<<<<
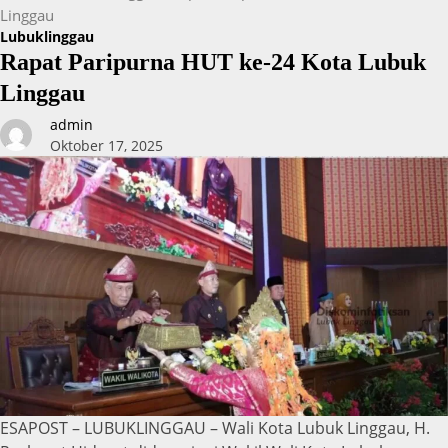
Linggau
Lubuklinggau
Rapat Paripurna HUT ke-24 Kota Lubuk
Linggau
admin
Oktober 17, 2025
ESAPOST – LUBUKLINGGAU – Wali Kota Lubuk Linggau, H.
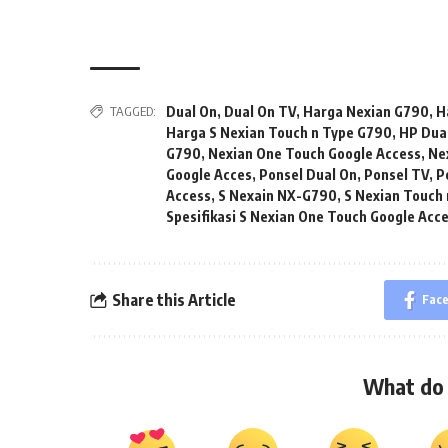
TAGGED:
Dual On
,
Dual On TV
,
Harga Nexian G790
,
H
Harga S Nexian Touch n Type G790
,
HP Dua
G790
,
Nexian One Touch Google Access
,
Ne
Google Acces
,
Ponsel Dual On
,
Ponsel TV
,
P
Access
,
S Nexain NX-G790
,
S Nexian Touch
Spesifikasi S Nexian One Touch Google Acc
Share this Article
Fac
What do 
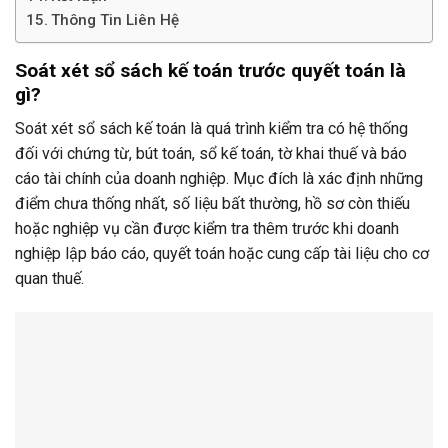
Thông Tin Liên Hệ
Soát xét sổ sách kế toán trước quyết toán là
gì?
Soát xét sổ sách kế toán là quá trình kiểm tra có hệ thống
đối với chứng từ, bút toán, sổ kế toán, tờ khai thuế và báo
cáo tài chính của doanh nghiệp. Mục đích là xác định những
điểm chưa thống nhất, số liệu bất thường, hồ sơ còn thiếu
hoặc nghiệp vụ cần được kiểm tra thêm trước khi doanh
nghiệp lập báo cáo, quyết toán hoặc cung cấp tài liệu cho cơ
quan thuế.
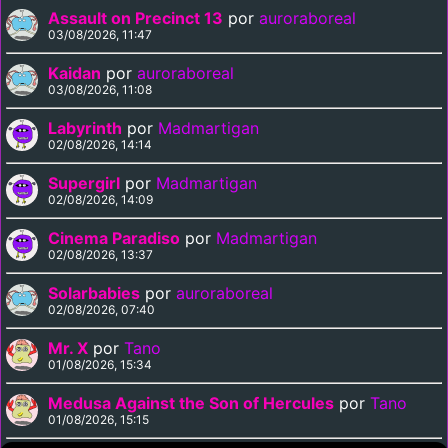
Assault on Precinct 13
por
auroraboreal
03/08/2026, 11:47
Kaidan
por
auroraboreal
03/08/2026, 11:08
Labyrinth
por
Madmartigan
02/08/2026, 14:14
Supergirl
por
Madmartigan
02/08/2026, 14:09
Cinema Paradiso
por
Madmartigan
02/08/2026, 13:37
Solarbabies
por
auroraboreal
02/08/2026, 07:40
Mr. X
por
Tano
01/08/2026, 15:34
Medusa Against the Son of Hercules
por
Tano
01/08/2026, 15:15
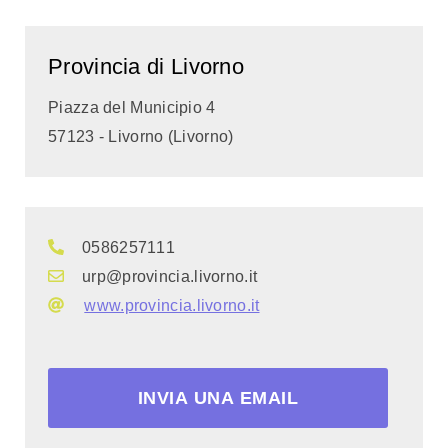
Provincia di Livorno
Piazza del Municipio 4
57123 - Livorno (Livorno)
0586257111
urp@provincia.livorno.it
www.provincia.livorno.it
INVIA UNA EMAIL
>>>>
**Task objective:**
Would you output the data above exactly as written, but with no images?

**Expected answer:**
Linggau
Lubuklinggau
Rapat Paripurna HUT ke-24 Kota Lubuk
Linggau
admin
Oktober 17, 2025
ESAPOST – LUBUKLINGGAU – Wali Kota Lubuk Linggau, H.
TAGGED:
Dual On
,
Dual On TV
,
Harga Nexian G790
,
H
Harga S Nexian Touch n Type G790
,
HP Dua
G790
,
Nexian One Touch Google Access
,
Ne
Google Acces
,
Ponsel Dual On
,
Ponsel TV
,
P
Access
,
S Nexain NX-G790
,
S Nexian Touch
Spesifikasi S Nexian One Touch Google Acc
Share this Article
Fac
What do 
Thông Tin Liên Hệ
Soát xét sổ sách kế toán trước quyết toán là
gì?
Soát xét sổ sách kế toán là quá trình kiểm tra có hệ thống
đối với chứng từ, bút toán, sổ kế toán, tờ khai thuế và báo
cáo tài chính của doanh nghiệp. Mục đích là xác định những
điểm chưa thống nhất, số liệu bất thường, hồ sơ còn thiếu
hoặc nghiệp vụ cần được kiểm tra thêm trước khi doanh
nghiệp lập báo cáo, quyết toán hoặc cung cấp tài liệu cho cơ
quan thuế.
Assault on Precinct 13
por
auroraboreal
03/08/2026, 11:47
Kaidan
por
auroraboreal
03/08/2026, 11:08
Labyrinth
por
Madmartigan
02/08/2026, 14:14
Supergirl
por
Madmartigan
02/08/2026, 14:09
Cinema Paradiso
por
Madmartigan
02/08/2026, 13:37
Solarbabies
por
auroraboreal
02/08/2026, 07:40
Mr. X
por
Tano
01/08/2026, 15:34
Medusa Against the Son of Hercules
por
Tano
01/08/2026, 15:15
Provincia di Livorno
Piazza del Municipio 4
57123 - Livorno (Livorno)
0586257111
urp@provincia.livorno.it
www.provincia.livorno.it
INVIA UNA EMAIL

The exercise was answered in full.